Tuesday, February 3, 2009

Are we only on the outside of reality(how information travel faster than the speed of light)?

 IN 1982 the French physicist Alain Aspect conducted an experiment that some people believe is one of the most important scientific events of the 20th century — one that has the potential to change our entire assessment of reality. Simply put, the experiment provided strong evidence that under certain circumstances subatomic particles such as electrons are able to instantly communicate with each other regardless of whether they were 10 metres or 10 billion kilometres apart. More importantly, it violated Einstein’s edict that information can’t travel faster than the speed of light; that there can be no “spooky action at a distance” as he put it. 
    The late quantum physicist David Bohm, however, had a different take on it. He proposed that the observed electrons were not actually two separate entities but aspects of the same unity being manifest in altered viewing conditions. Think of an aquarium, he said, holding a single fish which we cannot see directly. Rather, we rely on images being recorded by two video cameras positioned in front and on one side of the aquarium. If one were to see the two video monitors one would get the initial impression that there were two fish inside the tank since the 
angle of videography would be different from two sides. 

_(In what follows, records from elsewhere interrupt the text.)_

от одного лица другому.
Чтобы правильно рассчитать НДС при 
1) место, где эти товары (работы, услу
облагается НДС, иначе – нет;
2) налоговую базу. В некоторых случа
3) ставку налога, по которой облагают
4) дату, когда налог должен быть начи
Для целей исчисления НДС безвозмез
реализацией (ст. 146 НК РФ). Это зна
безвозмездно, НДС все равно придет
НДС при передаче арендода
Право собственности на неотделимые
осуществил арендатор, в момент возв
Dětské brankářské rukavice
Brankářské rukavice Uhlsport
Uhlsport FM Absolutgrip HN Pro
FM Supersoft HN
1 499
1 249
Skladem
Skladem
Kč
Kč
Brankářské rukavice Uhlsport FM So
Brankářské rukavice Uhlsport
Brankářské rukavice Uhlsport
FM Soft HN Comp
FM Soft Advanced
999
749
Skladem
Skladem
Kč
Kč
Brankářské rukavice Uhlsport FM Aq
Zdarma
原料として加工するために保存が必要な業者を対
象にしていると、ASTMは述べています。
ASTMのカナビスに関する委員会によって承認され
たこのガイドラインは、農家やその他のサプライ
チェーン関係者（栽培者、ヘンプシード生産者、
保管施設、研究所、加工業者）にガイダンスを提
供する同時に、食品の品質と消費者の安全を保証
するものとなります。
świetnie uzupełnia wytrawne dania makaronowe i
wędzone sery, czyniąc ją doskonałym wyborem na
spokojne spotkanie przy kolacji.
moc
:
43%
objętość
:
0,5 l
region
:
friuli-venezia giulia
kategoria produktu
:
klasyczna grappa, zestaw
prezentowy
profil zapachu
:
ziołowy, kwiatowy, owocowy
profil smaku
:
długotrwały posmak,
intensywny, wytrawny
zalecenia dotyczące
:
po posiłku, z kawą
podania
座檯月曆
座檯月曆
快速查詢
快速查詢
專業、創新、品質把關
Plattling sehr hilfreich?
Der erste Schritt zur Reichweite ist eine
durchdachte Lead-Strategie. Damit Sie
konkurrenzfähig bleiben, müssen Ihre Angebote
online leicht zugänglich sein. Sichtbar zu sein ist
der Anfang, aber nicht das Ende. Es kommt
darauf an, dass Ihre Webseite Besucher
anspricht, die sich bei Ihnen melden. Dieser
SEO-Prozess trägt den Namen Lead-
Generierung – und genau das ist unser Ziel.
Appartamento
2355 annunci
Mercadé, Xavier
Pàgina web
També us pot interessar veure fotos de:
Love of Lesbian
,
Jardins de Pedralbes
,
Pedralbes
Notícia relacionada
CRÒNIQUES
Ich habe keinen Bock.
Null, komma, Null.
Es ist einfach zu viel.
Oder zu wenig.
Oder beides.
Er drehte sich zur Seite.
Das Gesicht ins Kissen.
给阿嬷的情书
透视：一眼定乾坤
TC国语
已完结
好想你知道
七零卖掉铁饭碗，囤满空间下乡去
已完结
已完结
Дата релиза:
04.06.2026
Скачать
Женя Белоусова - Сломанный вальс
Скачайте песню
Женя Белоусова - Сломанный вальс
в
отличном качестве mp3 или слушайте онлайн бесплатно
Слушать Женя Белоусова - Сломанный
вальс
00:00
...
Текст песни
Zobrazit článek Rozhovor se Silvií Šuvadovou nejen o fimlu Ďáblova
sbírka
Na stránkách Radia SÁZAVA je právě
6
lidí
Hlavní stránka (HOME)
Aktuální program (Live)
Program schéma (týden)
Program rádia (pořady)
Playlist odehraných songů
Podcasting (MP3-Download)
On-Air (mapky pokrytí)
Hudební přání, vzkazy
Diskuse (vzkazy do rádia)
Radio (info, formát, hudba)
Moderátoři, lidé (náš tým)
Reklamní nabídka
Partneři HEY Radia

    After a while, though, it might slowly start becoming apparent that there was some kind of relationship between the images. That, for instance, even while one fish appeared to face the front and the other was sideways, when the first made a movement or turn, the second always made a different but cor
responding (and simultaneous) movement or turn too. Thus, if a person was unaware of the camera arrangement, he or she could easily come to the conclusion that the two fish were in some kind of direct and intimate communication with each other. 
    Therefore, according to Bohm then, the Alain Aspect experiment only reveals what is really going in the subatomic world of electrons and other such particles. The apparent faster than light communication between them is telling us there exists a deeper level of reality we are not privy to where such a “pair” of electrons is only communicating with a part of itself. Or, to put it another way, the level of reality we are privy to is deceptive, misleading and, ultimately, illusory. And that all we ever know of the underlying reality are the ways in which it appears to manifest itself.